ChiWhoBike #71

A man stands tall with his bike on a boardwalk overlooking a river with the Chicago skyline blurred in the background. He's wearing brown boots, blue jeans, and a grey Carhart hoodie, and has light skin, glasses, and short black hair. His bike is a light green All City bike with black drop handlebars, front and rear racks with yellow panniers on them, and a front cargo basket.

I’ve been biking on and off since around 2019. I was living in another town and started biking to work there in the summer, then crashed that bike, moved towns, got a used bike, and biked to work. And that was tough, because I was working outdoors on rooftops in the summer, wearing coveralls and cooking myself and then riding my bike back home uphill. Then, when I came back to the city, I brought that bike back here, and I came back with a pickup truck, which was an obnoxious thing to drive in the narrower streets we have. So I started riding the bike and seeing just how far I could get around on it, and it went from there.

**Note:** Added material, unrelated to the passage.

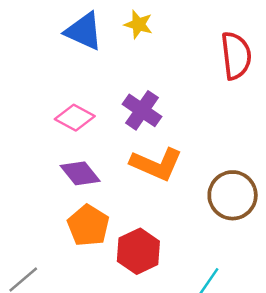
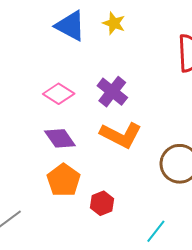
red hexagon: (138, 251) -> (102, 203), size x0.7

Biking is a much nicer way to get around. Traffic is a concern, but not the same kind of concern. And it’s way nicer because you’re closer to everything around you. If I’m passing by somebody, I can make eye contact with them, and even almost chat with folks. On the way down here, I did a little ‘giddy-up’ and spooked somebody who was getting in their car, and just biking past them was able to have a little conversation like, ‘oh my bad’, ‘oh, don’t worry’. That’s a fun interaction you just can’t have when you’re behind a windshield, on the other side of a half-mile long hood. And today’s a beautiful day. It’s a little chilly, but the sun’s out, there’s a nice soft breeze, and the coolness is an invigorating kind of coolness. And if I were driving I wouldn’t feel any of that.

I live by Belmont Avenue, where they have the protected bike lanes in Avondale. For me, that’s great, but I know for everybody else in their car, it’s the worst thing ever. If you could just take a ride there and see how much safer you feel compared to when you’re riding where there’s just a line of paint separating you from the cars. Feel how much safer that is, feel how much easier it is to find an interesting spot along the way and just pull in. That’s what I would say to car drivers, is go for a ride along these bits and see, one, how much nicer it is for bikers, and why it is that we’re asking for these things. And then also two, hopefully you see how much fun riding your bike is even in the city streets.

A closer shot of the same young man, holding a Milwaukee Tools thermos with stickers including one with a Chicago flag that says IBEW 134 Union Strong, a ChiWhoBike sticker, and an I Can Bike There sticker.